## Introduction

Tertiary structural information is critical for our understanding of a protein's biological function. However, experimental structure determination is far too expensive and time consuming to be applied to all proteins of interest. Computational approaches are, thus, expected to play a major role in determining protein structures in the future.1 Over the last two decades, great strides have been made in exploiting distant evolutionary relationships to known structures to derive spatial restraints for comparative models.2–4 One of the remaining major challenges is in the refinement of such models to near experimental accuracy.5 This challenge, in turn, demands the development of more accurate force fields that can be deployed in molecular mechanics simulations.

Physiochemical force fields such as CHARMM,6 AMBER,7 and GROMOS,8 parameterized for use in protein simulations, are routinely applied to the refinement of comparative models.
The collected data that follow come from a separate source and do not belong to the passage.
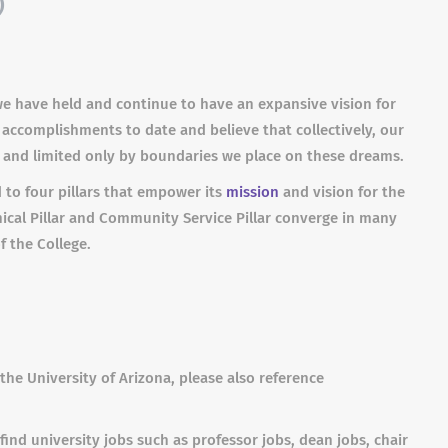
)
we have held and continue to have an expansive vision for
 accomplishments to date and believe that collectively, our
s and limited only by boundaries we place on these dreams.
 to four pillars that empower its
mission
and vision for the
linical Pillar and Community Service Pillar converge in many
f the College.
the University of Arizona, please also reference
find university jobs such as professor jobs, dean jobs, chair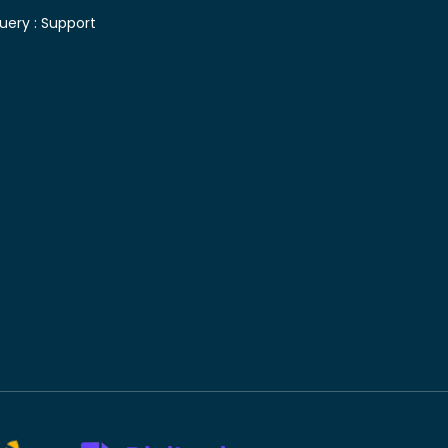
uery :
Support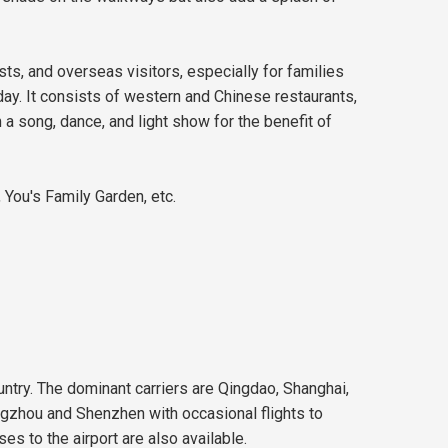
sts, and overseas visitors, especially for families
 day. It consists of western and Chinese restaurants,
 a song, dance, and light show for the benefit of
 You's Family Garden, etc.
ountry. The dominant carriers are Qingdao, Shanghai,
angzhou and Shenzhen with occasional flights to
es to the airport are also available.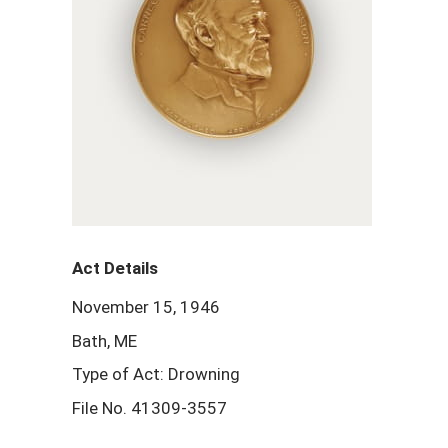
Act Details
November 15, 1946
Bath, ME
Type of Act: Drowning
File No. 41309-3557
However, overall improvement in the accuracy of comparative models by such methods has not been achieved.5 Knowledge-based potential energy functions are derived from either statistical analysis of observed protein structures9–16 or optimization of parameters such that native structures are discriminated from non-native decoys.17–20 They usually outperform9, 21 physiochemical force fields that lack some physical terms such as cation-π interactions and entropic effects. However, the discrete nature of statistical energy functions makes it difficult to be used directly in energy minimization or molecular dynamics for protein-structure refinement. Moreover, most knowledge-based energy functions derived from parameter optimization are coarse grained (i.e., at the residue level or using simplified side chains) to minimize the number of adjustable parameters. Parameter optimization was considered inappropriate to derive distance-dependent energy functions of all atom types,13 not to mention orientation dependence. Thus, it is more practical to optimize a small number of weights for mixing physiochemical terms with statistics-based potentials.22, 23 As more and more experimental protein structures become available, knowledge-based potential energy functions derived from parameter optimization may prove optimal even for all-atom force fields.

Any complicated function, including the force fields between atoms in a protein, can be decomposed as a mathematical series. For example, power series expansions of a diatomic potential energy function are the most useful means for its analytical representation in quantum chemistry.24 Miyazawa and Jernigan used series expansions of spherical harmonic functions to represent the fully anisotropic distribution of the relative orientation of two residues and increased the discrimination power in fold recognition.25 Here, we expanded atomic force fields as series. The parameters were optimized by maximizing the gap between native and non-native side chain conformations and by minimizing the root mean square deviation (RMSD) of low-energy rotamers. A total of 5798 nonhomologous proteins were used for optimizing 1889 parameters. The energy functions with optimized parameters were used to predict side chain conformations for 218 independent test proteins. The prediction accuracies of χ_{1} and χ_{1 + 2} were improved by 2.2 and 4.0%, respectively, compared with the next best side chain modeling program. Because the expansions used here are continuous, the resulting energy functions can be used directly in gradient-based search algorithms to address the comparative model refinement problem.